The extent of the known and unknown sequence space.
(A) Proportion of genes in the known and unknown. (B) Accumulation curves for the known and unknown sequence space at the GC- level for the metagenomic and genomic data. from TARA, MALASPINA, OSD2014 and HMP-I/II projects. (C) Collector curves comparing the human and marine biomes. Colored lines represented the mean of 1000 permutations and shaded in gray the standard deviation. Non-abundant singleton clusters were excluded from the accumulation curves calculation. (D) Amino acid distribution in the known and unknown sequence space. In all cases, the four categories have been simplified as known (K, KWP) and unknown (GU, EU).

Distribution of the unknown sequence space in the human and marine metagenomes.
(A) Ratio between the proportion of the number of genes and their estimated abundances per cluster category and biome. Columns represented in the facet depicts three cluster categories based on the size of the clusters. (B) Relationship between the ratio of Genomic unknowns and Environmental unknowns in the HMP-I/II metagenomes. Gastrointestinal tract metagenomes are enriched in Genomic unknown sequences compared to the other body sites. (C) Relationship between the ratio of Genomic unknowns and Environmental unknowns in the TARA Oceans metagenomes. Girus- and virus-enriched metagenomes show a higher proportion of both unknown sequences (genomic and environmental) than the Archaea|Bacteria enriched fractions. (D) Environmental distribution of GCs and GCCs based on Levin’s niche breadth index. We obtained the significance values after generating 100 null gene cluster abundance matrices using the quasiswap algorithm.

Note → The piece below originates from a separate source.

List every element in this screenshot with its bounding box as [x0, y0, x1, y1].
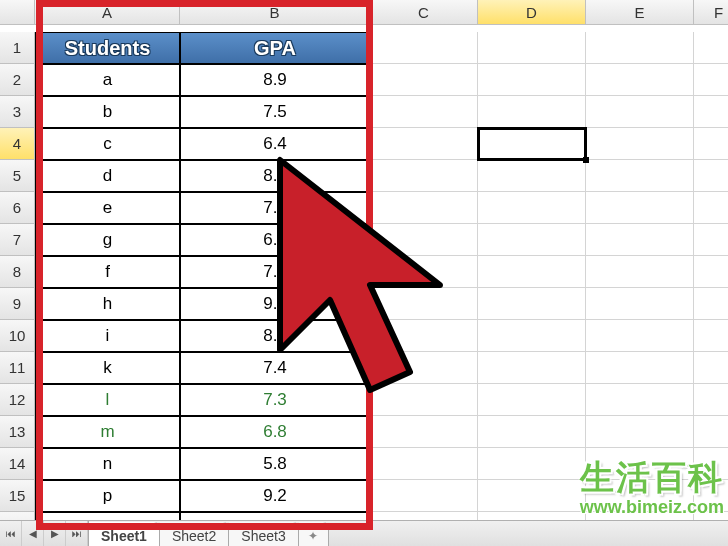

Phylogenomic exploration of the unknown sequence space.
(A) Distribution of the lineage-specific GCs by taxonomic level. Lineage-specific unknown GCs are more abundant in the lower taxonomic levels (genus, species). (B) Phylogenetic conservation of the known and unknown sequence space in 27,372 bacterial genomes from GTDB_r86. We observe differences in the conservation between the known and the unknown sequence space for lineage- and non-lineage specific GCs (paired Wilcoxon rank-sum test; all p-values < 0.0001). (C) The majority of the lineage-specific clusters are part of the unknown sequence space, and only a small proportion was found in prophages present in the GTDB_r86 genomes. (D) Known and unknown sequence space of the 27,732 GTDB_r86 bacterial genomes grouped by bacterial phyla. Phyla are partitioned based on the ratio of known to unknown GCs and vice versa. Phyla enriched in MAGs have higher proportions in GCs of unknown function. Phyla with a high proportion of non-classified clusters (NC; discarded during the validation steps) tend to contain a small number of genomes. (E) The alluvial plot’s left side shows the uncharacterized (OM-RGC v2 GC) and characterized (OM-RGC v2) fraction of the gene catalog. The functional annotation is based on the eggNOG annotations provided by Salazar et al., 2019. The right side of the alluvial plot shows the new organization of the OM-RGC v2 sequence space based on the approach described in this study. The treemap in the right links the metagenomic and genomic space adding context to the unknown fraction of the OM-RGC v2.

Augmenting experimental data with GCs of unknown function.
(A) We used the fitness values from the experiments from Price et al., 2018 to identify genes of unknown function that are important for fitness under certain experimental conditions. The selected gene belongs to the genomic unknown GC GU_19737823 and presents a strong phenotype (fitness = –3.1; t = –9.1) (B) Occurrence of GU_19737823 in the metagenomes used in this study. Darker bars depict the number of metagenomes where the GC is found. (C) GU_19737823 is a member of the GCC GU_c_21103. The network shows the relationships between the different GCs members of the gene cluster community GU_c_21103. The size of the node corresponds to the node degree of each GC. Edge thickness corresponds to the bitscore/column metric. Highlighted in red is GU_19737823. (D) We identified all the genes in the GTDB_r86 genomes that belong to the GCC GU_c_21103 and explored their genomic neighborhoods. GU_c_21103 members were constrained to the class Gammaproteobacteria, and GU_19737823 is mostly exclusive to the order Pseudomonadales. The gene order in the different genomes analyzed is highly conserved, finding GU_19737823 after the rpsF::rpsR operon and before rpll. rpsF and rpsR encode for the 30 S ribosomal protein S6 and 30 S ribosomal protein S18, respectively. The GTDB_r86 subtree only shows RefSeq genomes. Branch colors correspond to the different GCs found in GU_c_21103. The bubble plot depicts the number of genomes with a gene that belongs to GU_c_21103.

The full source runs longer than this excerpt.